Although, in terms of money and maturity, I’m still way closer to 10.
[horror movie in 2169]
The killer creeps up behind the college co-eds and JUST STARTS THROWING GLUTEN EVERYWHERE
[entire audience faints]
I will flirt with you but honestly neither of us will have any idea it’s happening
When 8 wakes up in the middle of the night and comes looking for me, he’ll curl up next to me and sweetly say “mom, I found you!”. It’s difficult to be upset with him for waking me up.
Difficult, not impossible
[told I’m needed to fulfill an ancient prophecy] what’s the latest possible deadline
My bird feeder brings all the squirrels to the yard
and I’m like, this isn’t for y’all
Every time a zombie sneezes, it loses 5 pounds in body parts.
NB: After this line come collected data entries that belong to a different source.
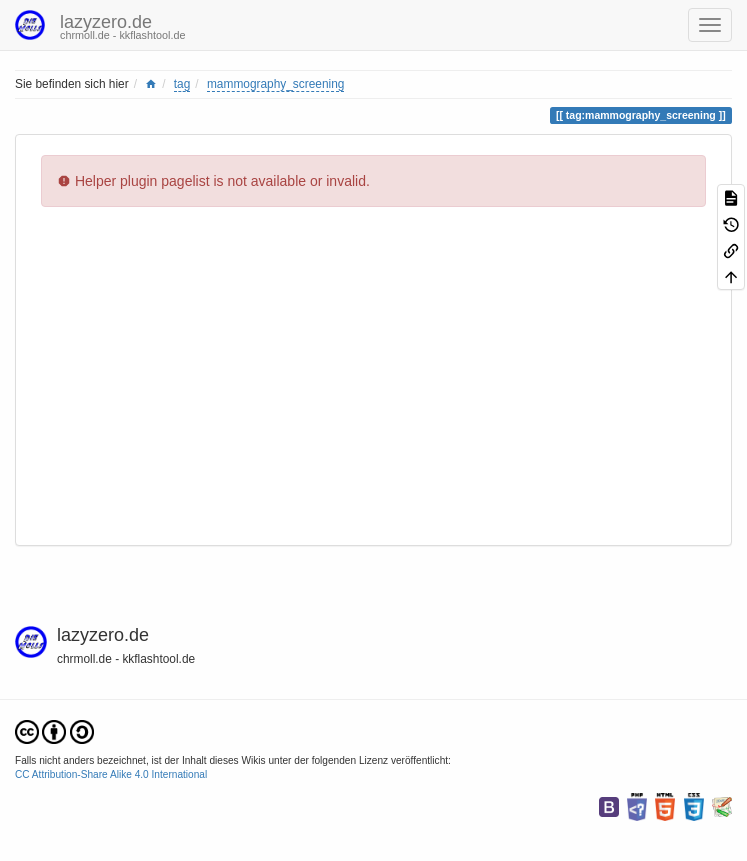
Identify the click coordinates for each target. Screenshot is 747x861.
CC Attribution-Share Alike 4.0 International (111, 774)
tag (182, 84)
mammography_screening (275, 84)
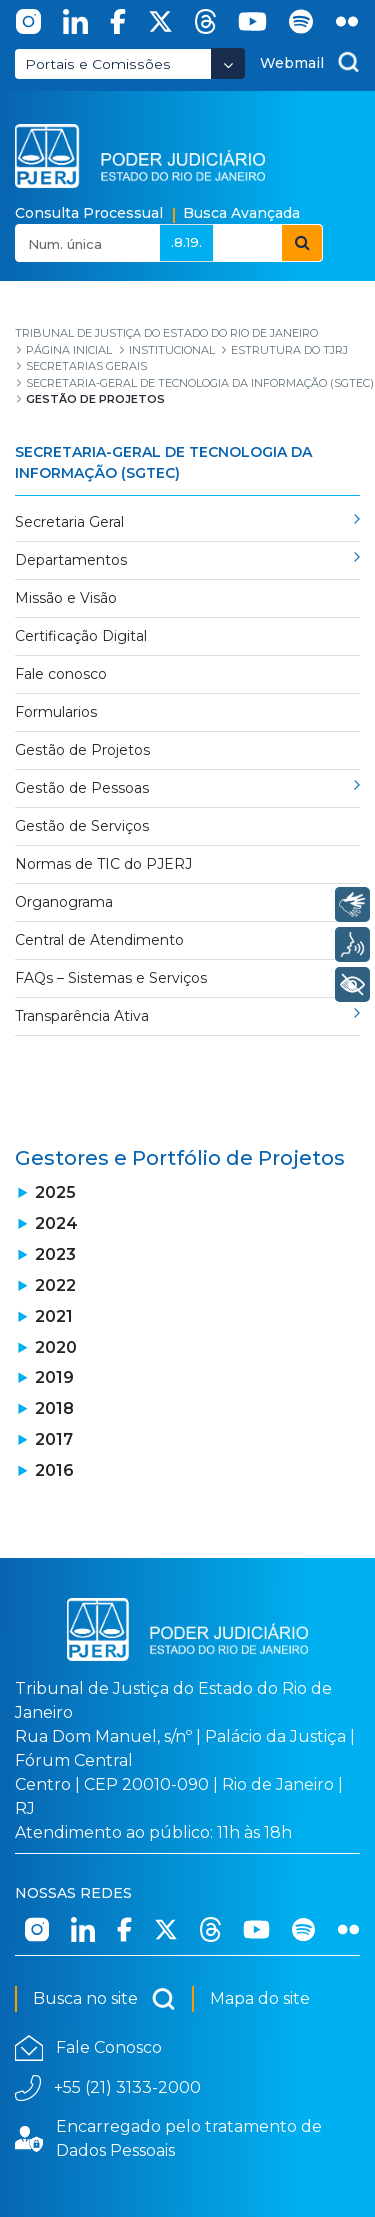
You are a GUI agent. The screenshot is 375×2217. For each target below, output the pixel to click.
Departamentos (71, 560)
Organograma (64, 902)
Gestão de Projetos (82, 750)
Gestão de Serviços (82, 826)
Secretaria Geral (69, 522)
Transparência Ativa (82, 1016)
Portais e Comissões (98, 64)
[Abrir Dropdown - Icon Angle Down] (228, 63)
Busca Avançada (241, 213)
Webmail (292, 63)
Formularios (56, 712)
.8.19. (186, 242)
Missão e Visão (66, 598)
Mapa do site (260, 1998)
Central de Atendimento (99, 940)
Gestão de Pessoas (82, 788)
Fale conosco (61, 674)
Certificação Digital (81, 636)
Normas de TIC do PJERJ (103, 864)
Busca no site (104, 1999)
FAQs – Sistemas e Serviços (111, 978)
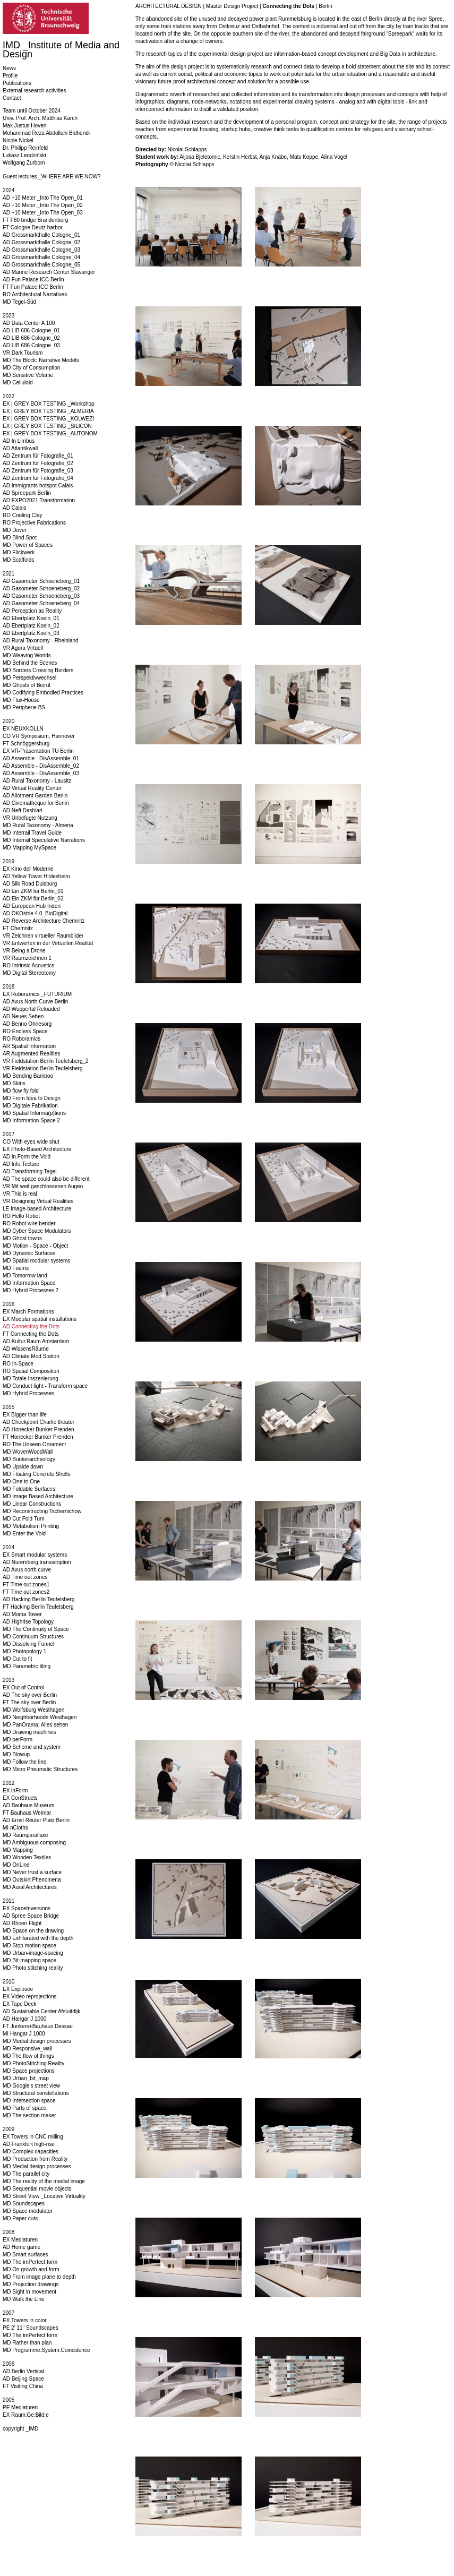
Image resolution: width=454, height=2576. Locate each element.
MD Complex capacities (30, 2151)
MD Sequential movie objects (37, 2189)
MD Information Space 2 (31, 1120)
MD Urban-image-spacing (33, 1953)
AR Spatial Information (29, 1046)
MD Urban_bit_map (26, 2078)
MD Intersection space (29, 2100)
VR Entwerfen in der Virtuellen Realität (48, 943)
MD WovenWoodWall (28, 1452)
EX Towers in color (25, 2320)
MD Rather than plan (27, 2343)
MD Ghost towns (22, 1238)
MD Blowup (16, 1754)
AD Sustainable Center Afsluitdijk (41, 2011)
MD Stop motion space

new boss: mind sharing an office?
me: no
NB: Good [points to room filled w/wolves] bc we finally contained them please keep the door closed
Give a man a fish, he’ll eat for a day.
Teach a man to fish, he’ll contribute to the global overdepletion of the ocean.
So give him a salad, maybe.
Was voted “Most Needy” in my high school yearbook. Practically had to beg them for it.
Husband: Um, what are you doing?
Me: My doctor said I should do multiple sets of bagels a day to strengthen my pelvic floor
Husband:…
Me, spitting crumbs: I’m almost certain he said bagels
Women say they want a guy who can make them laugh. I’d probably have done better if they’d specified that they didn’t mean by tickling.
I’ve dated a vegetarian, trust me, they put meat in their mouth.
I think it was the second time my mom dropped me on my head that made me what I am.
doctor: your blood tests came back positive
me: oh thank god, I have real blood
So fluffy! 😍 #Cats #CatsOfTwitter
“It seems like many polls are turning against you. How do you respond?”
TRUMP: They should be sent back to Poland. Very dangerous people.
*Watching opening credits -The Winter Olympics in PyeongChang 2018*
Me: “How do you pronounce that?”
Daughter: (Heavy sigh & eye-roll) “OH.LIM.PIKS”
HER: I’m pansexual.
ME: Oh, cool.
*quietly nudges a cabinet door shut with my foot, hiding my pots and pans*
Dance like nobody’s watching except God, the NSA, and Santa Claus.
I think u would all treat me a lot better if i possessed a small amount of plutonium
[creating man]
GOD: They need air to live
ANGEL: Done
G: And food
A: Ok
G: Use the same hole for air and food so they die sometimes
A: wtf?
i just overheard this conversation from my family and i honestly give up jesus christ
sister: the bus driver earlier had sunglasses on + it’s been raining all day
dad:
sister: i wonder why. maybe he was blind?
dad: oh yeah, maybe
[they watch tv in silence]
me: ?????
I admire the guy who named duct tape. He was a marketing genius. He knew naming it abduct tape would be more accurate, but a harder sell.
Keeping this house spotless is tough, but trying to look busy for the three hours that the maid is here isn’t exactly a walk in the park either.
Expectations of quarantine: I’ll clean out my closets, cupboards, and book shelves. I’ll cook, bake, read, exercise, and catch up on paperwork.
Reality of quarantine: I’m a 600lb blob of mashed potatoes on the couch with a hot pink post it note that says, “She tried.”
Female villains are largely glamorous, confident, articulate, and have a lot of resources at their disposal. I’m searching for the downside.
Employment is basically an arranged marriage with your coworkers.